Bild: Erstes Titelblatt von Hugo Bettauers Zeitschrift „Er und Sie“, Wien 1…
WIEN taz | Er kämpfte gegen das Abtreibungsverbot und für Frauenrechte, gab
Erotikmagazine heraus und wurde das erste prominente Opfer der Nazis in
Österreich. Der 1925 ermordete Journalist und Verleger Hugo Bettauer erlebt
derzeit eine unerwartete Renaissance, obwohl niemand behauptet, dass seine
Romane literarische Meisterwerke seien. Zu Jahresbeginn brachte der
Metroverlag mit „Die Stadt ohne Juden“ sein bekanntestes Werk heraus.

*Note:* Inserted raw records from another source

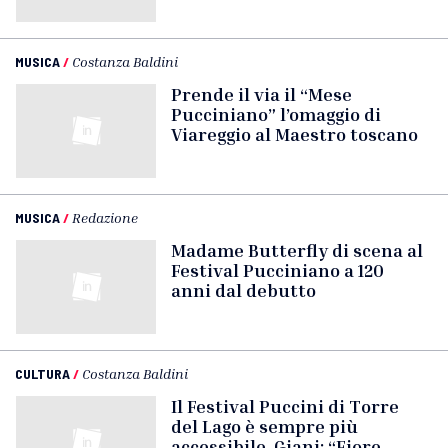
MUSICA
/
Costanza Baldini
Prende il via il “Mese
Pucciniano” l’omaggio di
Viareggio al Maestro toscano
MUSICA
/
Redazione
Madame Butterfly di scena al
Festival Pucciniano a 120
anni dal debutto
CULTURA
/
Costanza Baldini
Il Festival Puccini di Torre
del Lago è sempre più
accessibile, Giani: “Fiore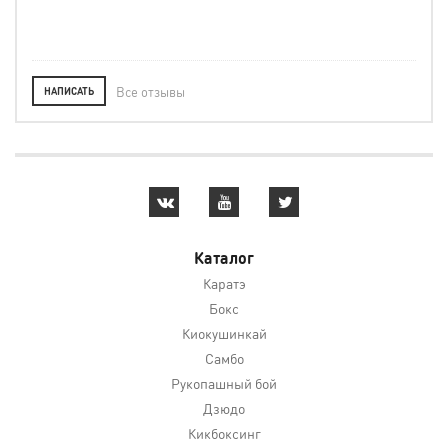
Все отзывы
НАПИСАТЬ
Каталог
Каратэ
Бокс
Киокушинкай
Самбо
Рукопашный бой
Дзюдо
Кикбоксинг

Der Milena Verlag hat bereits drei Romane neu aufgelegt, zuletzt „Der Kampf
um Wien“. Für den bekanntesten Bettauer-Experten, den kanadischen
Germanistikprofessor Murray Hall, ist das auch das interessanteste Buch,
das Bettauer hinterlassen hat, denn es zeichnet ein Bild der Wiener
Gesellschaft zu Beginn der 1920er Jahre, dem auch so manche Parallelen zu
heutigen Verhältnissen abzugewinnen sind.
Der US-Millionär Ralph O’Flanagan, der auf der Suche nach den Spuren seiner
verstorbenen Mutter in das krisengeschüttelte Wien des Jahres 1922 kommt,
will mit seinem Geld das Land retten. Bald jedoch erkennt er, dass all die
Bankiers, Unternehmer, Politiker und feinen Damen der Gesellschaft, die ihn
umschmeicheln, nur hinter seinem Geld her sind und keine Absicht haben, die
verarmte Bevölkerung an dem erwarteten Dollarsegen partizipieren zu lassen.
O’Flanagans wirtschaftliche Pläne mit Arbeiterselbstverwaltung gelten als
kommunistisch, seine politischen Ansichten als umstürzlerisch, sein
gesellschaftspolitischer Liberalismus als anrüchig. Bettauer zeichnet da
ein Selbstporträt. Eingebettet ist die Geschichte seines Scheiterns als
Retter des Landes in eine romantische Lovestory, die in scharfem Kontrast
zu den von Bettauer in seinen Zeitschriften vertretenen
frauenrechtlerischen Thesen steht.
## Manischer Vielschreiber
So manche Inkonsistenz im Text lässt sich damit erklären, dass der manische
Vielschreiber seine Romane als Fortsetzungsgeschichten in Tageszeitungen
publizierte und oft tagesaktuelle Ereignisse in die neueste Episode
einbaute. So wie in manchen Telenovelas in Lateinamerika sind die
Groschenromane auch als Kommentare zum Zeitgeschehen zu lesen.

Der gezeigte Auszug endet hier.